Fig. 11.9 (a) A recurrent network for the control of rhythmic movement of, for example, a wing. The net contains internal and external recurrent connections. The „external" connections shown by dashed lines represent the physical properties of the environment. Two motor units US (upstroke) and DS (downstroke) move the wing. The Heaviside characteristic has a threshold of 0.25 in both units. An integrator is used to represent the transformation from motor output to wing position. Two sensory units (blue) monitor whether the lower extreme position (LEP) or the upper extreme position (UEP) is reached. These can be represented by thresholds of -10 and 10, for example. The activation functions of neuroids 1 and 4 are linear. These sensory units have only feedforward connections with the motor units (red). The latter show positive feedback which stabilizes the ongoing activity
To conclude this section, a final remark should be made concerning the properties of systems with feedback. As already mentioned in Part I - Chapter 8 , even systems with negative feedback can show instability. If we consider a linear system with positive feedback and a nonzero input, its output will increase infinitely with time. If the loop contains an integrator the same happens, even if the input is set to zero, after some time. This can be avoided by using a limiting nonlinear characteristic, as for example the saturation characteristic. Such positive feedback plays an important role in cooperative behavior, as is found, for example, in ant colonies ( Deneubourg and Goss 1989 , Beckers et al. 1992 , Camazine et al 2003 ). Instead of a nonlinear characteristic, the use of high-pass filtered positive feedback was proposed ( Cruse et al., 1995 ). In this case the output values are not confined to a fixed range.
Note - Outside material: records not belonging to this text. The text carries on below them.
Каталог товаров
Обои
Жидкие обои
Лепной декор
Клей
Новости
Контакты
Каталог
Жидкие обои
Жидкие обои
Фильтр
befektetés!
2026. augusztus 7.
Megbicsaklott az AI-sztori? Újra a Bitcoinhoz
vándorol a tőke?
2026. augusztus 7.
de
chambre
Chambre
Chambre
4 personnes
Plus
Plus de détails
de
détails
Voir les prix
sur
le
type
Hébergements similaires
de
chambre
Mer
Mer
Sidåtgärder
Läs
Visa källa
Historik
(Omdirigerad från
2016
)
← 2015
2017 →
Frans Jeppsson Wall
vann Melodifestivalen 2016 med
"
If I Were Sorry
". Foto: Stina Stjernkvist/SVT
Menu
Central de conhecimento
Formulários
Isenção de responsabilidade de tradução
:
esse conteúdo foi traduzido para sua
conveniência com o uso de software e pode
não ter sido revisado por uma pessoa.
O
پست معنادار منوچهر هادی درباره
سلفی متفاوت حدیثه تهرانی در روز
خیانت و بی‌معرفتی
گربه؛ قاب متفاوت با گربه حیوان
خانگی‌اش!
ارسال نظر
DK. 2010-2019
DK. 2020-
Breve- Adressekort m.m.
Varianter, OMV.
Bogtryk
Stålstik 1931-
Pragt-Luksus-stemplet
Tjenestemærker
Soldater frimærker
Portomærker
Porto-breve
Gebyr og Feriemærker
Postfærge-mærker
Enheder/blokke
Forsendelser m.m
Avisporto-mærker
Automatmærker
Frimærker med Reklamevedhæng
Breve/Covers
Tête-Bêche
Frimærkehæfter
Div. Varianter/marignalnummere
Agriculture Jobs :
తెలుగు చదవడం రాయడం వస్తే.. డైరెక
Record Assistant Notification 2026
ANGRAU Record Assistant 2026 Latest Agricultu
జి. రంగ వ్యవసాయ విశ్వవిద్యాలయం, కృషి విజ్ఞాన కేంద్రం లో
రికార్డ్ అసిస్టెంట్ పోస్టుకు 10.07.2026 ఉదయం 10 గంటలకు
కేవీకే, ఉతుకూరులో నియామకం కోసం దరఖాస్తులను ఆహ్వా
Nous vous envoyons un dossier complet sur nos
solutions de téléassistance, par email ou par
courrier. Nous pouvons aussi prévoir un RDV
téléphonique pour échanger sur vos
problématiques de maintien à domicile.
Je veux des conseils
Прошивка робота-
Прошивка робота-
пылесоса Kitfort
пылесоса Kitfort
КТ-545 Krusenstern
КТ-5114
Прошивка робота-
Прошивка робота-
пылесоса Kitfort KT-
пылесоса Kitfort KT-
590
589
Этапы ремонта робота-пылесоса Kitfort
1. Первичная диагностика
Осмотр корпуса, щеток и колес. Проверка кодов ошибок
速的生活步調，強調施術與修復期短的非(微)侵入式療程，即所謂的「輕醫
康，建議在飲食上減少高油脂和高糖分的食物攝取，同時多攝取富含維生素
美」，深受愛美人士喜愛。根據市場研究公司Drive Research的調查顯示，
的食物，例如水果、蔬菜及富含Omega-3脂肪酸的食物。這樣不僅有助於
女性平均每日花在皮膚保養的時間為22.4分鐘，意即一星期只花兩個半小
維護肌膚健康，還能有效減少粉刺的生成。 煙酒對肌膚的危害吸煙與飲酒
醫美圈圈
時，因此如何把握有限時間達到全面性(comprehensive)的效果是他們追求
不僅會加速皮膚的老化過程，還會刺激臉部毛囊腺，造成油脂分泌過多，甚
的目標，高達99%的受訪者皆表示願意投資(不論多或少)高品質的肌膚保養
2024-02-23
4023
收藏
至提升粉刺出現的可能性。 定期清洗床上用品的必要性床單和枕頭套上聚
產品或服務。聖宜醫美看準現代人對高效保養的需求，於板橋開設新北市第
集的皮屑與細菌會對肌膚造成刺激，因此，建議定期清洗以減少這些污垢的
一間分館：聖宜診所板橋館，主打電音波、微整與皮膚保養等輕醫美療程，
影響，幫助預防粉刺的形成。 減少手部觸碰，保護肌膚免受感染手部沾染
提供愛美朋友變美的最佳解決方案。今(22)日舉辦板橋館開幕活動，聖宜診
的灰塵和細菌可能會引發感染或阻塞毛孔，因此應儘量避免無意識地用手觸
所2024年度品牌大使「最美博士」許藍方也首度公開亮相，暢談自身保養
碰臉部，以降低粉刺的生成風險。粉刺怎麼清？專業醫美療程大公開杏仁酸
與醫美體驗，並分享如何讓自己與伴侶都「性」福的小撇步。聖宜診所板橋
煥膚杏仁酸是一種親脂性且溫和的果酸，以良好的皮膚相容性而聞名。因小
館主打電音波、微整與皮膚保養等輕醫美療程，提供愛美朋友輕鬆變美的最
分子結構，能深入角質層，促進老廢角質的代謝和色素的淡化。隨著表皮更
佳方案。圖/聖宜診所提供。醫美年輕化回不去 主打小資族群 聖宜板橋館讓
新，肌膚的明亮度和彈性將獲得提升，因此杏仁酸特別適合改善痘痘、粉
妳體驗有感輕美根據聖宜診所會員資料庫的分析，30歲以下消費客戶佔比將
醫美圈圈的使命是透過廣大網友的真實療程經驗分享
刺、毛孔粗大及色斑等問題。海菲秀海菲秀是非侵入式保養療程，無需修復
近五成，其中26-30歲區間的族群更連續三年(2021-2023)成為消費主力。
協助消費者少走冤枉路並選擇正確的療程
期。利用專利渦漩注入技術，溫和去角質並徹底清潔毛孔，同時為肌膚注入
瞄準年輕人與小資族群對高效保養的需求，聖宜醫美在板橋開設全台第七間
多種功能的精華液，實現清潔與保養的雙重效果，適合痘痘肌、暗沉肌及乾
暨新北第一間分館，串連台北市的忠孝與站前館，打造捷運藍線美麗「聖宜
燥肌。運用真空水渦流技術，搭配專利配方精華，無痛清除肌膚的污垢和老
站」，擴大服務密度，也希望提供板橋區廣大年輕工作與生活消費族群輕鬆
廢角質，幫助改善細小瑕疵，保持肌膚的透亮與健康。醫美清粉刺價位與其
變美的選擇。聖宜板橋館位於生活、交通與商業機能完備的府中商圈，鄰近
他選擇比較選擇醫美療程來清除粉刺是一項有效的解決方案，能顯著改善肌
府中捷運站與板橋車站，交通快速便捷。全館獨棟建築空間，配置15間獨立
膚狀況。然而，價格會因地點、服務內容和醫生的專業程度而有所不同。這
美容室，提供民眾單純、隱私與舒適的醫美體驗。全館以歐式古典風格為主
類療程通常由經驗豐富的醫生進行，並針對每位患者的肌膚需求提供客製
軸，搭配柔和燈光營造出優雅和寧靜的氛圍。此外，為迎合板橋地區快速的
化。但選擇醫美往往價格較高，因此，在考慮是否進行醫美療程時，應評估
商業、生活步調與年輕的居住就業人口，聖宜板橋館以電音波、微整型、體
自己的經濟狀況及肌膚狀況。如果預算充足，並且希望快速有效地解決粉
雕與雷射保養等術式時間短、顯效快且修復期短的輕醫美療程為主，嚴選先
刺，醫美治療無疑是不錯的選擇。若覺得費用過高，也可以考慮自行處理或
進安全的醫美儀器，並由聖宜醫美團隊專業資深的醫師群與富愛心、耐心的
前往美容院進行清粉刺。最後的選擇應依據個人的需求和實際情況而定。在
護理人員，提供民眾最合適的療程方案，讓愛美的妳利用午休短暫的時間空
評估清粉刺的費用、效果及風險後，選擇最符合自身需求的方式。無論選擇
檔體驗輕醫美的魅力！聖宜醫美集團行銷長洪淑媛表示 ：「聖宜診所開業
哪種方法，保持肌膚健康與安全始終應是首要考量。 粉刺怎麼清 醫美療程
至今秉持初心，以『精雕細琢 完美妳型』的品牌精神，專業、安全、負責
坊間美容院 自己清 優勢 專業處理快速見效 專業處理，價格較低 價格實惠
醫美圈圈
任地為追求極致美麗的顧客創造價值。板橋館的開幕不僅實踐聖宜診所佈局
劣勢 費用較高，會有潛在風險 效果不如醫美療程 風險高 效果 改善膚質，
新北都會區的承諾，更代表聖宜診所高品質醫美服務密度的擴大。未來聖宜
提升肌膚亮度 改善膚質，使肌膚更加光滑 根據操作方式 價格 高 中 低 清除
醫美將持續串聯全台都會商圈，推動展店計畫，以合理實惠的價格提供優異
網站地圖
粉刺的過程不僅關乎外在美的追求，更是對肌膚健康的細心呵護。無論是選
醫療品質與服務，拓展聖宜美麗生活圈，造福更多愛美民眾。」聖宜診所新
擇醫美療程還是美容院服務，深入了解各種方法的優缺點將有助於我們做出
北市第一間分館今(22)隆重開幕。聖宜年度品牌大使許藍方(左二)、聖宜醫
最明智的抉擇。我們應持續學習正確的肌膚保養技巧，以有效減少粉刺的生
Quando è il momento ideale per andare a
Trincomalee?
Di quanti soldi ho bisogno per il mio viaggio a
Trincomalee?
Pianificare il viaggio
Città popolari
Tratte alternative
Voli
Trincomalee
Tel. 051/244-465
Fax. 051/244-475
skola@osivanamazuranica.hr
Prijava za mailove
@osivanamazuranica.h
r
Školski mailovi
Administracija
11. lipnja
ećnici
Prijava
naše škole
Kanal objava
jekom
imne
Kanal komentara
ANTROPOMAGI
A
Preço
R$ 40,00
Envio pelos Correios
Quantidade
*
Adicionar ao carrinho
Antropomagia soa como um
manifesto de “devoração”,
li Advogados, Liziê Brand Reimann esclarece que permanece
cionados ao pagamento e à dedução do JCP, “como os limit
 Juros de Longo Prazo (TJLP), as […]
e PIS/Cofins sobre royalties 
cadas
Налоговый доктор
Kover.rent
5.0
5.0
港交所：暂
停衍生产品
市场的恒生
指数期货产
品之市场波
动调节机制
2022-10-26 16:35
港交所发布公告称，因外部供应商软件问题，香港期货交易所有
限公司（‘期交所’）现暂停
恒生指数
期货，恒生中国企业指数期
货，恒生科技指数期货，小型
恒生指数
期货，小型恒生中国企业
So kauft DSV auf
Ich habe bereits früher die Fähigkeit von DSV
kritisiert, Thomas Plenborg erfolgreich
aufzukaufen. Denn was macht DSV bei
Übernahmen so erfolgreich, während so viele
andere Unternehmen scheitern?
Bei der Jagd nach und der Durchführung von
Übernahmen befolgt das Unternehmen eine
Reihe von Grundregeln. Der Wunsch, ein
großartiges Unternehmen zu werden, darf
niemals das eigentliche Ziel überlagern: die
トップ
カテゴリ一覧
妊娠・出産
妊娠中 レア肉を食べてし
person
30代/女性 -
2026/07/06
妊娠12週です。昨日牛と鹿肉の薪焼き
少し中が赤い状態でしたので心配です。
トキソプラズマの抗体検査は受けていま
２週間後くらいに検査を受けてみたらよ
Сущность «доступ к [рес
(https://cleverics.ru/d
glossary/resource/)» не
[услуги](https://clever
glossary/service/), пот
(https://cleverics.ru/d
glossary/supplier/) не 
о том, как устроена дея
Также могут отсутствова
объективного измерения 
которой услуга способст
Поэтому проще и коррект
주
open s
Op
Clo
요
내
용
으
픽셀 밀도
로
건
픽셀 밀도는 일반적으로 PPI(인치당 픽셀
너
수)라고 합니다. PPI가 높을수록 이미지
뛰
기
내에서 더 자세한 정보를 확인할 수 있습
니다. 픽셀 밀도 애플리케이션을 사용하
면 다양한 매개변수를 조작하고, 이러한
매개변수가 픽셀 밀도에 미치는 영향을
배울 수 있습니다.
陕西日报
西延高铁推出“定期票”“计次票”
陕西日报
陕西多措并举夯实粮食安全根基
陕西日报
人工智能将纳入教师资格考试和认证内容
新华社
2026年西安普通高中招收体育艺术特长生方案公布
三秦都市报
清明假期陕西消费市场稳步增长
A special property can come into play when nonmonotonous characteristics exist, as is shown in the following example. Let us assume that we have a simple system consisting of one neuroid with the nonlinear activation function described by y = a1 x - a2 x2 (a1 > 1, a2 > 0) in the loop (Fig. 11.10a). This represents a parabola and, therefore, a nonmonotonous function. Let us further assume that the input is nonzero only for a short period. In this case, the output variable approaches a stable value (a2/(a1 - 1)), if a1 < 3 (Fig. 11.10b). The output oscillates between two values for 3 < a1 < 3.44 with a period of 2 time steps (Fig. 11.10c); it shows more complicated periodicity for 3.45 < a1 < 3.57 and exerts chaotic behavior for a1 >3.57 (Fig. 11.10d). Thus, even in this relatively simple case, a feedback system is shown to have highly undesirable properties, unless some kind of random generator is actually required. As this “chaotic” behavior can exactly be computed, it is usually called “deterministic chaos”. The behavior of such a system can be characterized by a “chaotic attractor”. The most interesting property such chaotic systems is the following. A small disturbance produces small immediate effects. However, in the long run the effect of even the smallest disturbance will be dramatic (this is eventually called “butterfly effect”). As small disturbances cannot be avoided in a realistic system, any physically realized chaotic system has nondeterministic properties. As long as the disturbances are not too large, the system remains within its chaotic attractor. Weather dynamics is a familiar example.